--- Exercise material ---

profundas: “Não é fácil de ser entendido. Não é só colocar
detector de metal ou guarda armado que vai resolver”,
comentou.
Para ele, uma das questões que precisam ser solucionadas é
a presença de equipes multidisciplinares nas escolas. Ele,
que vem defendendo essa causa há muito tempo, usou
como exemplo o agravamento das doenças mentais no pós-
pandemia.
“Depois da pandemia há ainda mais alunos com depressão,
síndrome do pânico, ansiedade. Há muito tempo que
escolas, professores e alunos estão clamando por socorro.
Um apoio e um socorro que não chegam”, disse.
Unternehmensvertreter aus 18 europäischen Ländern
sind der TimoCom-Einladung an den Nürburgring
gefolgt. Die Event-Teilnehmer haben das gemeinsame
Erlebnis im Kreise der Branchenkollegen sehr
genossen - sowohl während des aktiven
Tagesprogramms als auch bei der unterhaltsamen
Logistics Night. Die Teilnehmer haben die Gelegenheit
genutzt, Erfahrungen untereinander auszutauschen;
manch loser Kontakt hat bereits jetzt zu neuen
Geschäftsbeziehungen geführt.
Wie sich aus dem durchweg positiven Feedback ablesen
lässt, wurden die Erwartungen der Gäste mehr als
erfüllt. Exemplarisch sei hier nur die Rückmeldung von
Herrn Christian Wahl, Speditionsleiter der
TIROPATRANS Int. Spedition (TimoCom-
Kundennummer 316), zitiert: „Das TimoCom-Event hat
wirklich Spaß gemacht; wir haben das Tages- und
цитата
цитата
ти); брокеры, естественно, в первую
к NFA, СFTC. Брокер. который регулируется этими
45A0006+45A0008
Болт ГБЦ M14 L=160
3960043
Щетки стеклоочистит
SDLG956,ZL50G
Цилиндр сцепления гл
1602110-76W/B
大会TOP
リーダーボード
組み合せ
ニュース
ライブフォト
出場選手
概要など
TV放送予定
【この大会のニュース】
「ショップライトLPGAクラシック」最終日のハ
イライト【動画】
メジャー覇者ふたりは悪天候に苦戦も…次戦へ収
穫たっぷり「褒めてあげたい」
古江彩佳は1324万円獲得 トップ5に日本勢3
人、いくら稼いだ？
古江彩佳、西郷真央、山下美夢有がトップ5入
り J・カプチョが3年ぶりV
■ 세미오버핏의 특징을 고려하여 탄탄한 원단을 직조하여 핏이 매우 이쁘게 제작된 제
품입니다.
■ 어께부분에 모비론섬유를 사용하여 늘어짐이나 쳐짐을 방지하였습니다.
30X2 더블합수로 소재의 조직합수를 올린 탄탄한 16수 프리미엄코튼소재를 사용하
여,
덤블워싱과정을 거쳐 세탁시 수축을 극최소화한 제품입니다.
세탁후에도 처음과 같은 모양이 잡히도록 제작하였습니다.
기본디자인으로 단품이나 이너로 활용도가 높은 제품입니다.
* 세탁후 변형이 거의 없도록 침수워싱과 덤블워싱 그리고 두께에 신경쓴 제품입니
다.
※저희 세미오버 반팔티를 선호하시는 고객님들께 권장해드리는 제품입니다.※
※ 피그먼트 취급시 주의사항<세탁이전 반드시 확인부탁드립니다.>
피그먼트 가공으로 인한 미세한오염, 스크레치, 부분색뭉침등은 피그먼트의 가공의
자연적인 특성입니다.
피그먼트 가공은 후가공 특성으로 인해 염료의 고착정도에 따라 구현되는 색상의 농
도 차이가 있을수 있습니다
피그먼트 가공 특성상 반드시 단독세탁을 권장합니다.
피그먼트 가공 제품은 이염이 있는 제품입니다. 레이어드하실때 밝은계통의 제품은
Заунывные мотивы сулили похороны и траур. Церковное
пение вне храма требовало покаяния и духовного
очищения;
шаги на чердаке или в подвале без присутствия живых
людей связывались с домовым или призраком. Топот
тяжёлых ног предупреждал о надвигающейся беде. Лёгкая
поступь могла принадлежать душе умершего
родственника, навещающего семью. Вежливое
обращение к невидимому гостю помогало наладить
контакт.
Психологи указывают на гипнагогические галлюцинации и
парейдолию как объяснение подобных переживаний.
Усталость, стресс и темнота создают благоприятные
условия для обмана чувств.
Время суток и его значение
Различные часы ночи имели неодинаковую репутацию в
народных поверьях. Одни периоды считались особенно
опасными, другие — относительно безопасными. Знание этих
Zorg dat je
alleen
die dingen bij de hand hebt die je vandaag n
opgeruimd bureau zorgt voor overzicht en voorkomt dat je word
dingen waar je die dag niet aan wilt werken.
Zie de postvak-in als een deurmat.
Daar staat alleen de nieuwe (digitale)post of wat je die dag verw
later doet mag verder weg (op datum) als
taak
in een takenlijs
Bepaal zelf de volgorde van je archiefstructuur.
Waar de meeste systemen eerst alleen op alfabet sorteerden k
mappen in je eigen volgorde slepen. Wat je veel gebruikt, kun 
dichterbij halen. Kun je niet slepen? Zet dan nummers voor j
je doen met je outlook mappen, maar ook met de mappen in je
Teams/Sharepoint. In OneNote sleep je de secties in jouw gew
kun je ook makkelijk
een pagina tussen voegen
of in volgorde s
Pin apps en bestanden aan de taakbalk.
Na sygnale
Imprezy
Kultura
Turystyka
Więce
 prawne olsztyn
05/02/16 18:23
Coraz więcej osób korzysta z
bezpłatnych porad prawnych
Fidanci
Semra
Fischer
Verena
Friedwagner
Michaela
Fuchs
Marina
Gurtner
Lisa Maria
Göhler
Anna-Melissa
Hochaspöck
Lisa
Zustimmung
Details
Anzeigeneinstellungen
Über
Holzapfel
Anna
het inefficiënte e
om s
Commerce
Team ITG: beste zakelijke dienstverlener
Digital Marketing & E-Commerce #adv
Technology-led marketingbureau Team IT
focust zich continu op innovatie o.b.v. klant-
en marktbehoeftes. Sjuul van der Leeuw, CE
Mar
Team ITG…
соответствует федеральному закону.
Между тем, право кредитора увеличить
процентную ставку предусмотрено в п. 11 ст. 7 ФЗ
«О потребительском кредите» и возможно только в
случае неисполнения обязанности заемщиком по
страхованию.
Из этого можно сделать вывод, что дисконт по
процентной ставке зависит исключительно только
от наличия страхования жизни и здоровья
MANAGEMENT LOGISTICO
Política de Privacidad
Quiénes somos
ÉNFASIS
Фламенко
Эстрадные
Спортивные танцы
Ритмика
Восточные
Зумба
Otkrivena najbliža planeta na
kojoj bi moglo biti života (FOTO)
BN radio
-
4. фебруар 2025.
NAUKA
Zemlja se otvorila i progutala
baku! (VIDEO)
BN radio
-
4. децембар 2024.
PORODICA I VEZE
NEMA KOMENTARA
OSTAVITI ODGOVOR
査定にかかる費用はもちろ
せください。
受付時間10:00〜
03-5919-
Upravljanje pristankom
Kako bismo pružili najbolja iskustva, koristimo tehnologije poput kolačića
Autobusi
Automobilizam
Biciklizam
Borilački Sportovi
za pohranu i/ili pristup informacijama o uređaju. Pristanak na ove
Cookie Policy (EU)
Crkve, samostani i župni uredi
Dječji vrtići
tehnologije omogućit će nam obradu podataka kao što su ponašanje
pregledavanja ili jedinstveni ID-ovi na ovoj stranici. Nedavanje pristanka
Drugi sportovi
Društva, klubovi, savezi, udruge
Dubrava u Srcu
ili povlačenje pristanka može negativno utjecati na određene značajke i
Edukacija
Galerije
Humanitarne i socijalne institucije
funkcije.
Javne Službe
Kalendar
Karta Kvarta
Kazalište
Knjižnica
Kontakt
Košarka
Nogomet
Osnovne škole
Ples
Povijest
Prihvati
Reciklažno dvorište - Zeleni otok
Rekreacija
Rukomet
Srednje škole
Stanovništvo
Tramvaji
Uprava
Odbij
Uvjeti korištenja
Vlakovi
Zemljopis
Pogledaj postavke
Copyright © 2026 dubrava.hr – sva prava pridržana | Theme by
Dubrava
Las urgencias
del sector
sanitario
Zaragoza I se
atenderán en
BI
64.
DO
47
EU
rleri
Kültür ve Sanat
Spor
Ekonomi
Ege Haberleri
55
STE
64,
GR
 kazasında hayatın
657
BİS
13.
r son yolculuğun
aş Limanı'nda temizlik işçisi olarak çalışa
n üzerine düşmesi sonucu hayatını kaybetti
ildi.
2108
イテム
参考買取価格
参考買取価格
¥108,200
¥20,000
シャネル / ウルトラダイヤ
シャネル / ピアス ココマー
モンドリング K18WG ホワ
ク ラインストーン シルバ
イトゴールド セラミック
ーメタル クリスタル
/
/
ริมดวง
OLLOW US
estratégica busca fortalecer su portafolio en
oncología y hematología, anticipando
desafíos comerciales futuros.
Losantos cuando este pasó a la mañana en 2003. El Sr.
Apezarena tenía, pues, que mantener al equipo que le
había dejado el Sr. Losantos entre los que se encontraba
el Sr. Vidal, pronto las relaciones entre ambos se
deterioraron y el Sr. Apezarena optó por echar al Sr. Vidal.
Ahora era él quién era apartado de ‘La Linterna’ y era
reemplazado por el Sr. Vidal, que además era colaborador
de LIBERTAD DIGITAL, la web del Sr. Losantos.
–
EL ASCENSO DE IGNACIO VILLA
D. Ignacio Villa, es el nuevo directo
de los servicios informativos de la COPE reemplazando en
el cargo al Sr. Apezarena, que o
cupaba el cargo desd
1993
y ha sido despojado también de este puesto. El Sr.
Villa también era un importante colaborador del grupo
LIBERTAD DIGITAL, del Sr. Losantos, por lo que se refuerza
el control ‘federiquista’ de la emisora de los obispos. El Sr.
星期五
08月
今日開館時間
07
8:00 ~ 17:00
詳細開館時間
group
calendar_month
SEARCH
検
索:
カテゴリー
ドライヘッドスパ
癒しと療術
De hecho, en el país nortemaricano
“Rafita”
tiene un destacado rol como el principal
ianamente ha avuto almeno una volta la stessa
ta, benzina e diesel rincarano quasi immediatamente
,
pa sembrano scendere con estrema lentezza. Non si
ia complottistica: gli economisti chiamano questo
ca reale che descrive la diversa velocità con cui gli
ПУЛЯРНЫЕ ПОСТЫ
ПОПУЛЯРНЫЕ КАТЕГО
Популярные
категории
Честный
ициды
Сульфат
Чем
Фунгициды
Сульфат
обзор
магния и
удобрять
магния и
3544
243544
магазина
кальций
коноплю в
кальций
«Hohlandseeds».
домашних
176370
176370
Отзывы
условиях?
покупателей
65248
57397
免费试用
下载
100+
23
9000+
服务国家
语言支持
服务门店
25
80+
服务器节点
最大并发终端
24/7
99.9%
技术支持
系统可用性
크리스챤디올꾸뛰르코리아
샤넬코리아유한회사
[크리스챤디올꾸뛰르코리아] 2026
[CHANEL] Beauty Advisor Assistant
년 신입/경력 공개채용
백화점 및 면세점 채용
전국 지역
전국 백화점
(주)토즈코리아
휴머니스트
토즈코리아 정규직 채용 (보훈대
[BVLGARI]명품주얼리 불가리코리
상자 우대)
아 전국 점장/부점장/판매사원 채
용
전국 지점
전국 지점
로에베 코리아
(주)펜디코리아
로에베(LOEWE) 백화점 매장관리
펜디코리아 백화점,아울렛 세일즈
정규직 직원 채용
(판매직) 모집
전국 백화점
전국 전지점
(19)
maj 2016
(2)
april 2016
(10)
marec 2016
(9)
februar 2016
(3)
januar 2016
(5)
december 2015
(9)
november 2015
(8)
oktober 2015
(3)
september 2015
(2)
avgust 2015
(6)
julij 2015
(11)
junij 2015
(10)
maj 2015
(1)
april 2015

---

Instructions for the task: Review the preceding data and report every line that includes the string "Commerce".

Task result:
Commerce
Digital Marketing & E-Commerce #adv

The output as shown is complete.